Girl in Translation by Jean Kwok

Apparently, I am on an Asian cultural kick with the books I've been reading lately ~ Peony in Love, Please Look After Mom, and now Girl in Translation.  That seems to happen to me sometimes.  I'll be perusing the shelves in the library and start pulling books with the same theme or premise without even realizing what I've done.  It's usually unintentional.  So I'm not always quite sure how this happens.  Whether its instinct, intuition, or not-so-random mindlessness that has been guiding my book choices, it's been working out for me lately.

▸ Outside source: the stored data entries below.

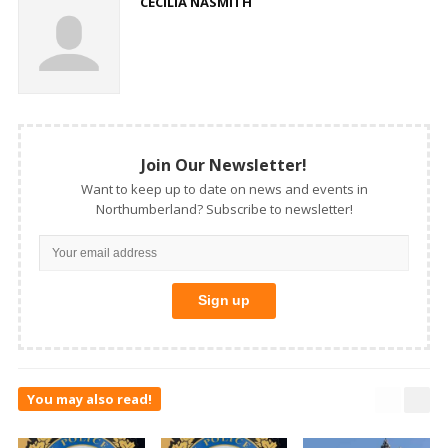
CECILIA NASMITH
Join Our Newsletter!
Want to keep up to date on news and events in
Northumberland? Subscribe to newsletter!
You may also read!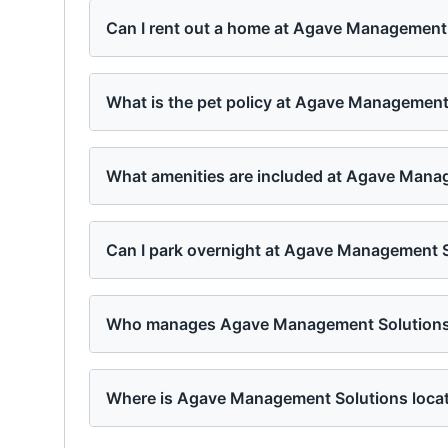
Can I rent out a home at Agave Management
What is the pet policy at Agave Management
What amenities are included at Agave Mana
Can I park overnight at Agave Management 
Who manages Agave Management Solution
Where is Agave Management Solutions loca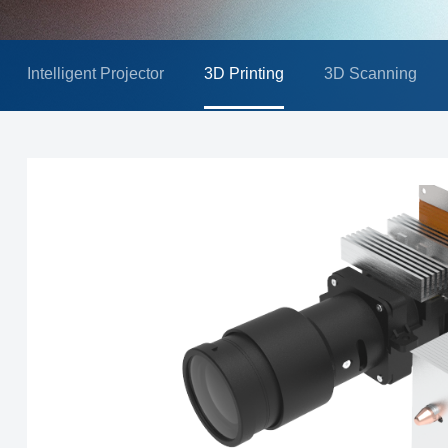
Intelligent Projector
3D Printing
3D Scanning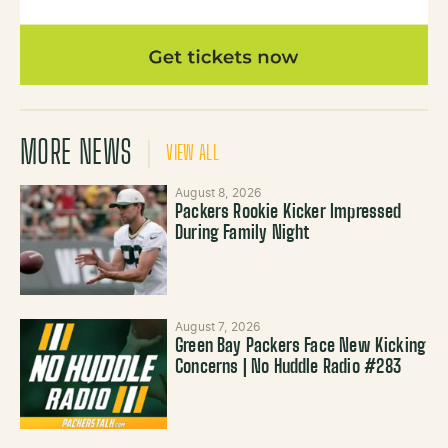
MORE NEWS
VIEW ALL
August 8, 2026
Packers Rookie Kicker Impressed
During Family Night
August 7, 2026
Green Bay Packers Face New Kicking
Concerns | No Huddle Radio #283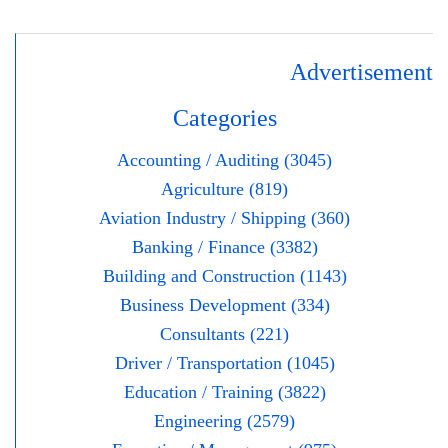
Advertisement
Categories
Accounting / Auditing (3045)
Agriculture (819)
Aviation Industry / Shipping (360)
Banking / Finance (3382)
Building and Construction (1143)
Business Development (334)
Consultants (221)
Driver / Transportation (1045)
Education / Training (3822)
Engineering (2579)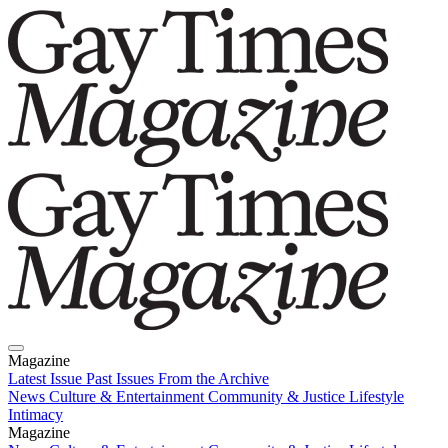
Magazine
Latest Issue
Past Issues
From the Archive
News
Culture & Entertainment
Community & Justice
Lifestyle
Intimacy
Magazine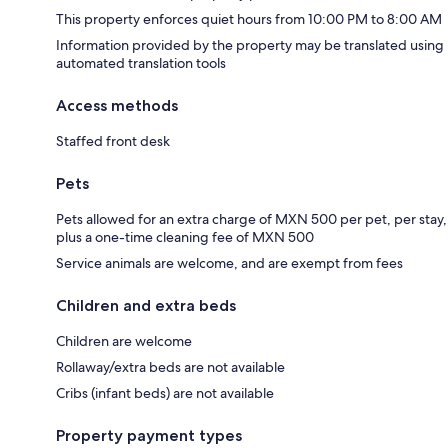
This property enforces quiet hours from 10:00 PM to 8:00 AM
Information provided by the property may be translated using
automated translation tools
Access methods
Staffed front desk
Pets
Pets allowed for an extra charge of MXN 500 per pet, per stay,
plus a one-time cleaning fee of MXN 500
Service animals are welcome, and are exempt from fees
Children and extra beds
Children are welcome
Rollaway/extra beds are not available
Cribs (infant beds) are not available
Property payment types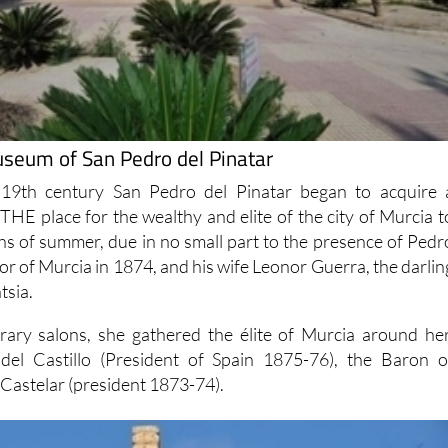
seum of San Pedro del Pinatar
 19th century San Pedro del Pinatar began to acquire 
THE place for the wealthy and elite of the city of Murcia t
s of summer, due in no small part to the presence of Pedr
r of Murcia in 1874, and his wife Leonor Guerra, the darlin
tsia.
rary salons, she gathered the élite of Murcia around her
del Castillo (President of Spain 1875-76), the Baron o
 Castelar (president 1873-74).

Girl in Translation is a work of fiction that reads like a seamless memoir because it allows readers to feel deeply compassionate for the narrator, Kimberly Chang.  Every event, circumstance, and emotion bears a validity that is easily recognized in those every-day people to whom we may not always be able to give a second glance but whose presence overwhelms our sympathies.

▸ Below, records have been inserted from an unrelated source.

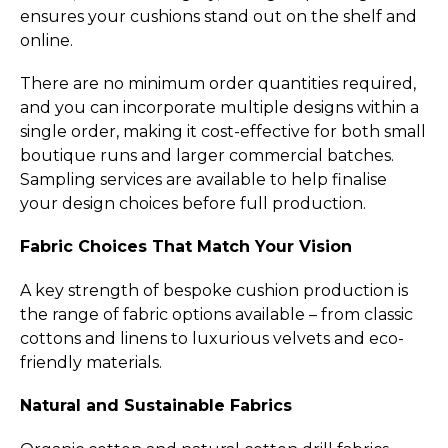
ensures your cushions stand out on the shelf and
online.
There are no minimum order quantities required,
and you can incorporate multiple designs within a
single order, making it cost-effective for both small
boutique runs and larger commercial batches.
Sampling services are available to help finalise
your design choices before full production.
Fabric Choices That Match Your Vision
A key strength of bespoke cushion production is
the range of fabric options available – from classic
cottons and linens to luxurious velvets and eco-
friendly materials.
Natural and Sustainable Fabrics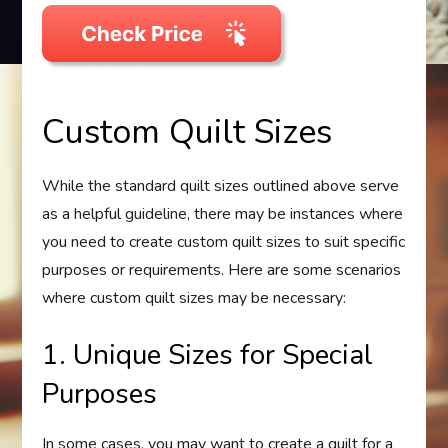
Custom Quilt Sizes
While the standard quilt sizes outlined above serve
as a helpful guideline, there may be instances where
you need to create custom quilt sizes to suit specific
purposes or requirements. Here are some scenarios
where custom quilt sizes may be necessary:
1. Unique Sizes for Special
Purposes
In some cases, you may want to create a quilt for a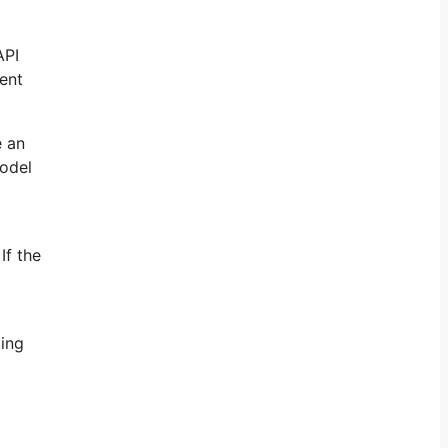
API
tent
e an
model
If the
ting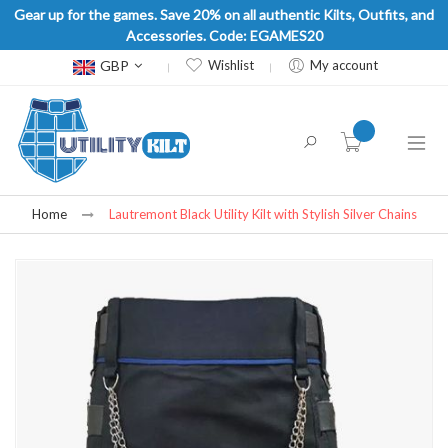
Gear up for the games. Save 20% on all authentic Kilts, Outfits, and
Accessories. Code: EGAMES20
Currency
GBP
Wishlist
My account
item(s) -
Home
Lautremont Black Utility Kilt with Stylish Silver Chains
Skip
to
the
end
of
the
images
gallery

Kimberly has high hopes for success and liberty as she and her mother move from Hong Kong to Brooklyn, NY when she is only 11 years old.  Unaccustomed to the language and culture, Kimberly and her mother rely upon the "kindness" and "charity" of Aunt Paula.  Aunt Paula "generously" supplies her younger sister and niece with a rat and roach infested apartment in a condemned building and jobs in her clothing sweatshop earning 1 1/2 cents per skirt.  While Kimberly attends public school, she begins to realize just how dire her and her mother's situation truly is and vows to create a better life for the two of them.

Girl in Translation is a wonderful reminder to its readers that dreams can only be realized if you work hard enough for them.  It also reminds us that we all have the ability to make choices for ourselves, but it's those choices that have been made for us that are sometimes the hardest ones to overcome.